__Your task__
Pictures in the entries below are excluded; copy only the lines from the one containing "Target: left lung" to the one containing "Segment: spleen. Return", both included.

__Data provided__
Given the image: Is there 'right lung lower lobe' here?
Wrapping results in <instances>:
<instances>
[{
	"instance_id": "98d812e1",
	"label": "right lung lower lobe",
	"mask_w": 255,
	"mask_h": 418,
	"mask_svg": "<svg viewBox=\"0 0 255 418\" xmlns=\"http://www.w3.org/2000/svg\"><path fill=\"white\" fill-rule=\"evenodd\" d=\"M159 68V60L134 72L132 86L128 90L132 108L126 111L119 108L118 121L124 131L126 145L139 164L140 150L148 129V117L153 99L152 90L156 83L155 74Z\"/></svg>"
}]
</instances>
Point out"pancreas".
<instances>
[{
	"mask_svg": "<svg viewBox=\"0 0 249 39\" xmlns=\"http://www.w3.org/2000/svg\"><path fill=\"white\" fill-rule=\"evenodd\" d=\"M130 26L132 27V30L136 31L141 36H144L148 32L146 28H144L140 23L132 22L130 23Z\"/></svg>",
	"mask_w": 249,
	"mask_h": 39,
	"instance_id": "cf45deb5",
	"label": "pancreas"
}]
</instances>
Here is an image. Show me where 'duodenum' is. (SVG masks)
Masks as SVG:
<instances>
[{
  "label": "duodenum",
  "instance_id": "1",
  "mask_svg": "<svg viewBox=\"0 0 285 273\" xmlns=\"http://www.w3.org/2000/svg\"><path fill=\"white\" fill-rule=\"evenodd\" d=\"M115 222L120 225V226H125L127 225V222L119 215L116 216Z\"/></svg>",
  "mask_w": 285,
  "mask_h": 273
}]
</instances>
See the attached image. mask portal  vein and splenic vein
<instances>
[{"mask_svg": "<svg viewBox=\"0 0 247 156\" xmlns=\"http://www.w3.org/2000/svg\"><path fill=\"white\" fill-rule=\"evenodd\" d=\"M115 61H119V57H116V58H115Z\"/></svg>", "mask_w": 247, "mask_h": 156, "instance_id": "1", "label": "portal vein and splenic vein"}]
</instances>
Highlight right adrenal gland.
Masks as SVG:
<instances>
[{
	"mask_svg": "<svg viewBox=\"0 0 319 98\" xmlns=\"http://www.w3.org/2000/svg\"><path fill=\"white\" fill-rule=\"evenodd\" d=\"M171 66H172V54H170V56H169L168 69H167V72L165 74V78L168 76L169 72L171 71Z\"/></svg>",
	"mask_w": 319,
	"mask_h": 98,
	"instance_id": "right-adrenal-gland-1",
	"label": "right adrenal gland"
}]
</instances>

--

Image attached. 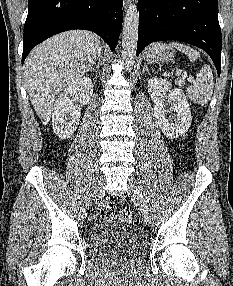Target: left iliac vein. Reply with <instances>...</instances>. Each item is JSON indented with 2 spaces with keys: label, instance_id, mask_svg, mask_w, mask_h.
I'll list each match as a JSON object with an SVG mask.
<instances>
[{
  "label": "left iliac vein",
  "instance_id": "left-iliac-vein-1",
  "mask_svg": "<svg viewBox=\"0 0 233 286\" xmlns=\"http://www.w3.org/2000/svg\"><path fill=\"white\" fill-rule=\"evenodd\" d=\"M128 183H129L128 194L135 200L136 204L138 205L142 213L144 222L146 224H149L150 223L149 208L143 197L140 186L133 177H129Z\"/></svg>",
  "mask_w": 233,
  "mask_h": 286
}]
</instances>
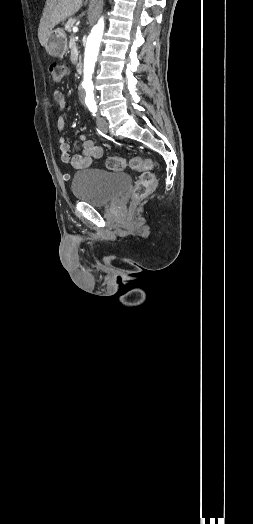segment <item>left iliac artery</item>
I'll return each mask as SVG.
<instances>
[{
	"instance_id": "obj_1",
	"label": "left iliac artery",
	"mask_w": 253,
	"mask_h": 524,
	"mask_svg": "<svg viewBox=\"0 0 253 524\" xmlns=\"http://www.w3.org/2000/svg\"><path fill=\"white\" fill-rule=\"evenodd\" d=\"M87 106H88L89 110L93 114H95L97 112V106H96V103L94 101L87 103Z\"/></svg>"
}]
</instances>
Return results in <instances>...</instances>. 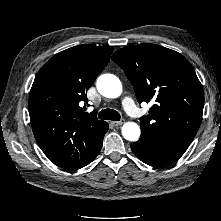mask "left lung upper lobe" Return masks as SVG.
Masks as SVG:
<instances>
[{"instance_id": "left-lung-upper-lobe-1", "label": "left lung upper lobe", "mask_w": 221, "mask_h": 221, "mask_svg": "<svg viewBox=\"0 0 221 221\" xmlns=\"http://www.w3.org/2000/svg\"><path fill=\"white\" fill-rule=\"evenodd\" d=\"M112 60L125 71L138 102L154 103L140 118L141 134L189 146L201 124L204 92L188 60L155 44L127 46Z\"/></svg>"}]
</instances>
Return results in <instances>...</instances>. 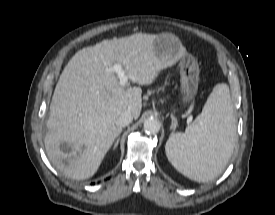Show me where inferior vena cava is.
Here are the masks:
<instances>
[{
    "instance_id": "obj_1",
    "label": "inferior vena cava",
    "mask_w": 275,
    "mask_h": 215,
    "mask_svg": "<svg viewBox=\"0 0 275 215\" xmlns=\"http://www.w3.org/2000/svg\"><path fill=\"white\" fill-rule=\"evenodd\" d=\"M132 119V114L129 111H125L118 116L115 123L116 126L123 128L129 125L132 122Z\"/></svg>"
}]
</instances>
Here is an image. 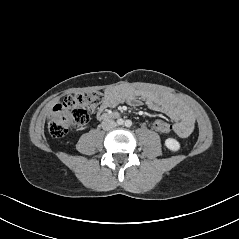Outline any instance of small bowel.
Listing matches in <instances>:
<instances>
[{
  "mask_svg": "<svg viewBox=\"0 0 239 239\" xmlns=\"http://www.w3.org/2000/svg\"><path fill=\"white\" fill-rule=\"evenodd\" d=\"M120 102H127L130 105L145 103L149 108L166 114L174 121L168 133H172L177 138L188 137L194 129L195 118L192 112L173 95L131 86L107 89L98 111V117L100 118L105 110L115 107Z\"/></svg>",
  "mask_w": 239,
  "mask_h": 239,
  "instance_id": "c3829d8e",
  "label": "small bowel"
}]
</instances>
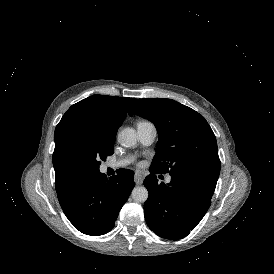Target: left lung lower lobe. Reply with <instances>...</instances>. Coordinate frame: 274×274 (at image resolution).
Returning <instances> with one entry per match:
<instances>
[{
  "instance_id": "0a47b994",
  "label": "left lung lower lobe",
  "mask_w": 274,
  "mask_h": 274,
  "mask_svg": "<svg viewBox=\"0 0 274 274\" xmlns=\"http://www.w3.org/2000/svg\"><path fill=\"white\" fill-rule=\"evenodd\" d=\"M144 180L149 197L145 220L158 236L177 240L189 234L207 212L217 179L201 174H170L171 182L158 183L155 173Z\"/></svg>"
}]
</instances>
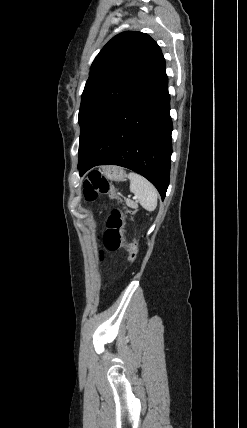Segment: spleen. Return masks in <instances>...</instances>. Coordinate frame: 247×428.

__Problem solution__
Target: left lung lower lobe. Reply with <instances>...</instances>. Coordinate frame: 274×274 (at image resolution).
Returning <instances> with one entry per match:
<instances>
[{
  "instance_id": "0a47b994",
  "label": "left lung lower lobe",
  "mask_w": 274,
  "mask_h": 274,
  "mask_svg": "<svg viewBox=\"0 0 274 274\" xmlns=\"http://www.w3.org/2000/svg\"><path fill=\"white\" fill-rule=\"evenodd\" d=\"M144 180L149 197L145 220L158 236L177 240L189 234L207 212L217 179L201 174H170L171 182L158 183L155 173Z\"/></svg>"
}]
</instances>
Segment: spleen. Return masks in <instances>...</instances>. Coordinate frame: 247×428.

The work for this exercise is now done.